INPUT MATERIAL:
╭──
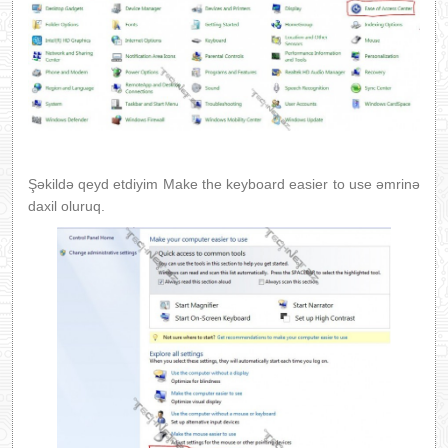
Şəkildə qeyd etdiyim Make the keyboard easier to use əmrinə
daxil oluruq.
╰──
╭──
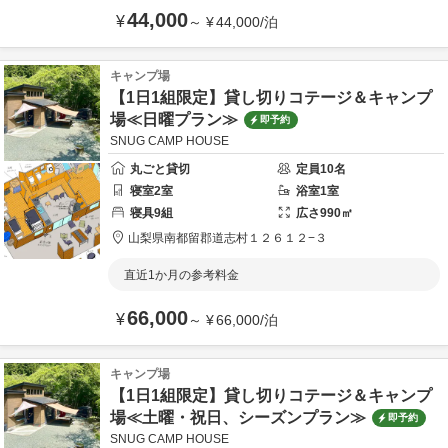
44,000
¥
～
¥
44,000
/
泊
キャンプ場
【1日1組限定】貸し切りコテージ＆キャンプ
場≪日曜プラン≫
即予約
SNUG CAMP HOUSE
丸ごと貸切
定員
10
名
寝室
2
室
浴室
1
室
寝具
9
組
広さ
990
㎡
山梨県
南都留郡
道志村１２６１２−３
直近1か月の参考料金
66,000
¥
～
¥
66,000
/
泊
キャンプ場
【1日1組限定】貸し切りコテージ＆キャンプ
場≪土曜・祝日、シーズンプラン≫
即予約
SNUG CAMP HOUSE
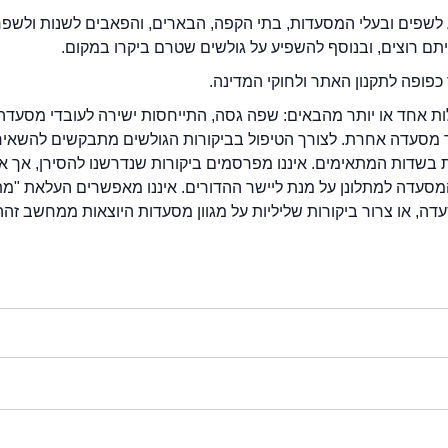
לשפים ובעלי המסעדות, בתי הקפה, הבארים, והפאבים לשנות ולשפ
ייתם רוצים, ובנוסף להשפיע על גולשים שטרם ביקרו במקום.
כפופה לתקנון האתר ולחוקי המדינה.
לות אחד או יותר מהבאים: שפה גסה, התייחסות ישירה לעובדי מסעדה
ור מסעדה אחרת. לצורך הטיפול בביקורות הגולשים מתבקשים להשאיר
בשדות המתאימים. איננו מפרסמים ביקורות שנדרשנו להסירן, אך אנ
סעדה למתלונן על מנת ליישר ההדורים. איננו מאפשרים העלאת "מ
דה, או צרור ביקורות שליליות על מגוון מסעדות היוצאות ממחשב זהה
╰──
╭──
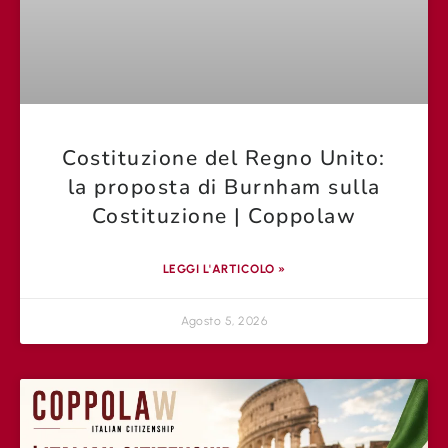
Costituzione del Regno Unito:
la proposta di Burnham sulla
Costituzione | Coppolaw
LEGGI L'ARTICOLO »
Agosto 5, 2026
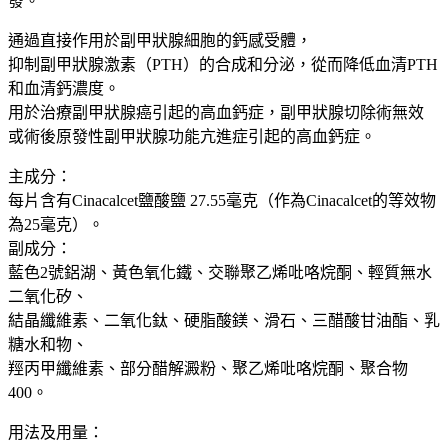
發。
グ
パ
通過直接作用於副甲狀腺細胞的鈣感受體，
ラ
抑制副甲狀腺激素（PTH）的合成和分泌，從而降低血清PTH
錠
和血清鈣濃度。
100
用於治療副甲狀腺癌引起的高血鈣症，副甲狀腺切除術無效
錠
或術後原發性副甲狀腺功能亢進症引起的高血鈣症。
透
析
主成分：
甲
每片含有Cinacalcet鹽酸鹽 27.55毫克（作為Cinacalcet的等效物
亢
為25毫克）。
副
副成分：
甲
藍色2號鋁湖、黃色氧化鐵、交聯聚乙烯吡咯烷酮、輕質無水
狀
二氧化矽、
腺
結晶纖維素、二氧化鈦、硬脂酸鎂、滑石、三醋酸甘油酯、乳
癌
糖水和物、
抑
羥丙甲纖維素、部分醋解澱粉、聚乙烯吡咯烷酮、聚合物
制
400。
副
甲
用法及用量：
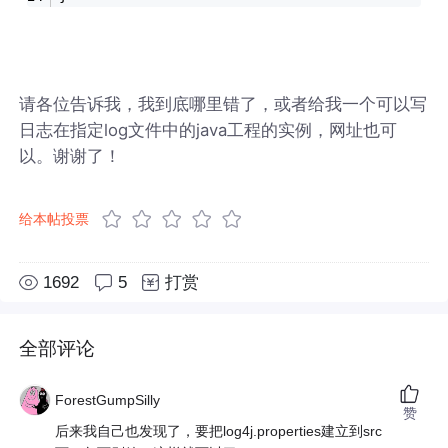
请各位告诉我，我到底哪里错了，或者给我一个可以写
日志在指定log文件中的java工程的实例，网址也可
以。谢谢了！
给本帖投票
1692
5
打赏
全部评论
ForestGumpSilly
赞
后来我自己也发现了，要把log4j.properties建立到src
╰──
INSTRUCTIONS FOR THE TASK:
Nothing but the lines above from the one containing "סעדה למתלונן על" through the one containing "דה, או צרור" should appear in the answer, each repeated exactly.

COMPLETED EXERCISE:
סעדה למתלונן על מנת ליישר ההדורים. איננו מאפשרים העלאת "מ
דה, או צרור ביקורות שליליות על מגוון מסעדות היוצאות ממחשב זהה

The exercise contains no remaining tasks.